A watercolour of a crowded street scene. At the centre, Bolingbroke is mounted on a white horse, wearing a gold doublet and clutching his feathered hat to his chest; he looks up to acknowledge the figures waving at him from balconies and windows. Surrounding Bolingbroke are festively-dressed citizens. On the left, a woman wears a flower garland and carries a basket of flowers. Several men have removed their hats in salutation, mimicking Bolingbroke’s gesture. A boy in blue and orange gestures expansively in welcome at the bottom centre of the frame.

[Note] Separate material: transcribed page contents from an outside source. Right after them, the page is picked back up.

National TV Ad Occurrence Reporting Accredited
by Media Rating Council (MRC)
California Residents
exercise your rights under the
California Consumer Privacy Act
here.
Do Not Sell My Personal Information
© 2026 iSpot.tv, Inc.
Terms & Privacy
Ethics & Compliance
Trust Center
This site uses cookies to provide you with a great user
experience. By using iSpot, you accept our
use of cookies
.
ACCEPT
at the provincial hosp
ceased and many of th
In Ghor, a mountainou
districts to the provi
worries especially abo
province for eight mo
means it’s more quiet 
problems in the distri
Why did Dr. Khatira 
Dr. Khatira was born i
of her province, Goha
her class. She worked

On the right, a bearded man points at Bolingbroke, his face turned towards his wife, who clutches his arm. A woman offers a rose to Bolingbroke. A forest of spears and halberd in the background implies that Bolingbroke rides at the head of an army. On both sides and in the background, windows are filled with spectators; on the left, a child holds a green banner labelled ‘God save Kyng Henry'. Flags and garlands hang from the buildings.

Section One: Staging history

Shakespeare's history plays both supported and critiqued the 'Tudor myth' that Henry VII, the first Tudor, had ushered in stability and prosperity after decades of Plantagenet warfare.

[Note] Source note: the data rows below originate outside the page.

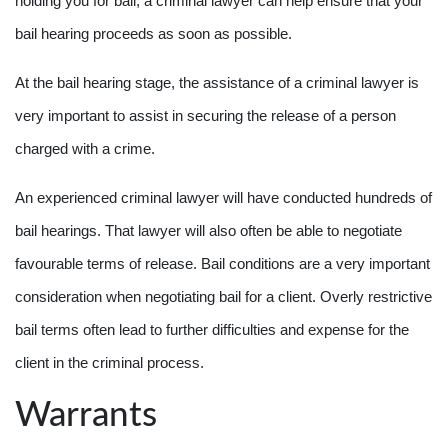
holding you for bail, a criminal lawyer can help ensure that your
bail hearing proceeds as soon as possible.
At the bail hearing stage, the assistance of a criminal lawyer is
very important to assist in securing the release of a person
charged with a crime.
An experienced criminal lawyer will have conducted hundreds of
bail hearings. That lawyer will also often be able to negotiate
favourable terms of release. Bail conditions are a very important
consideration when negotiating bail for a client. Overly restrictive
bail terms often lead to further difficulties and expense for the
client in the criminal process.
Warrants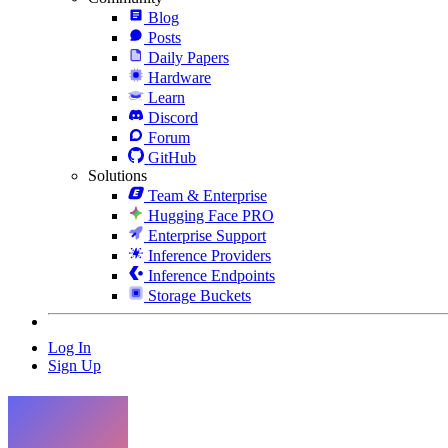
Blog
Posts
Daily Papers
Hardware
Learn
Discord
Forum
GitHub
Solutions
Team & Enterprise
Hugging Face PRO
Enterprise Support
Inference Providers
Inference Endpoints
Storage Buckets
Log In
Sign Up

Generations of royals have been schooled in the Shakespearean history that presents Elizabeth I as a 'fair vestal throned in the West', Richard II as a self-involved romantic and Richard III as a murderous hunchback.

And, in the centuries since Elizabeth, they have repeatedly 'staged' that history in support of their own legitimacy - especially at times of personal or dynastic crisis.

Watching Richard II, Queen Victoria commented on the thrill of seeing ‘her ancestors’ on the stage before her. She also tacitly endorsed the idea that she was a second Elizabeth through her patronage of the theatre.

At the same time, others found a more compelling reference point for contemporary queens in the embattled Queen Katharine of Henry VIII. Katharine's 'trial' provided ready comparative fodder for the trial of Queen Caroline, estranged wife of George IV - but also for Victoria herself.